Y a-t-il autant de morales que d’individus ? Non pas. C’est tout le paradoxe de la morale : elle ne vaut qu’a la première personne mais universellement, donc pour tout être humain.

Faut-il, pour légitimer cette morale, un fondement ? Ce n’est pas nécessaire ni forcement possible. Les philosophes discutent d’un tel fondement depuis des siècles, et nul n’attend, pour agir moralement, qu’ils aient réussi.

Un fondement de la morale, ce serait une vérité incontestable, qui viendrait garantir la valeur de nos valeurs : cela nous permettrait de démontrer, y compris à celui qui ne les partagent pas, que nous avons raison et qu’il a tort.

Bayle, Kant, Voltaire ; ce n’est pas la religion qui fonde la morale ; c’est la morale, bien plutôt, qui fonde ou justifie la religion. Ce n’est pas parce que Dieu m’ordonne quelque chose que c’est bien ; c’est parce qu’un commandement me parait moralement bon que je peux envisager qu’il vienne de Dieu.

Il n’est rien si beau et légitime, écrivait Montaigne, que de faire bien l’homme et dûment.

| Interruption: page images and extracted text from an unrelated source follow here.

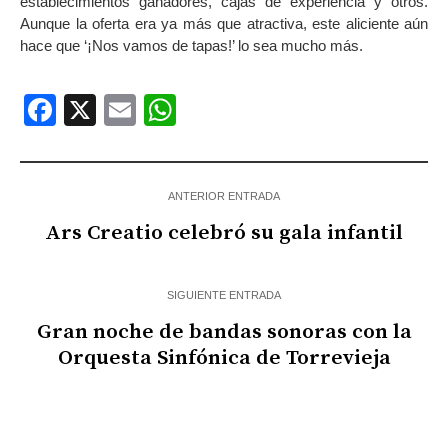
establecimientos ganadores, cajas de experiencia y otros.
Aunque la oferta era ya más que atractiva, este aliciente aún
hace que ‘¡Nos vamos de tapas!’ lo sea mucho más.
Facebook
X
Email
WhatsApp
ANTERIOR ENTRADA
Ars Creatio celebró su gala infantil
SIGUIENTE ENTRADA
Gran noche de bandas sonoras con la
Orquesta Sinfónica de Torrevieja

« Il faut mettre ses principes dans les grandes choses, aux petites la miséricorde suffit. » Camus  Chez moi, la miséricorde dont je parle s’appelle plutôt indifférence. Ses effets, on s’en doute, sont moins miraculeux)

« Agis uniquement d’après la maxime qui fait que tu veux vouloir en même temps qu’elle devienne une loi universelle » Kant.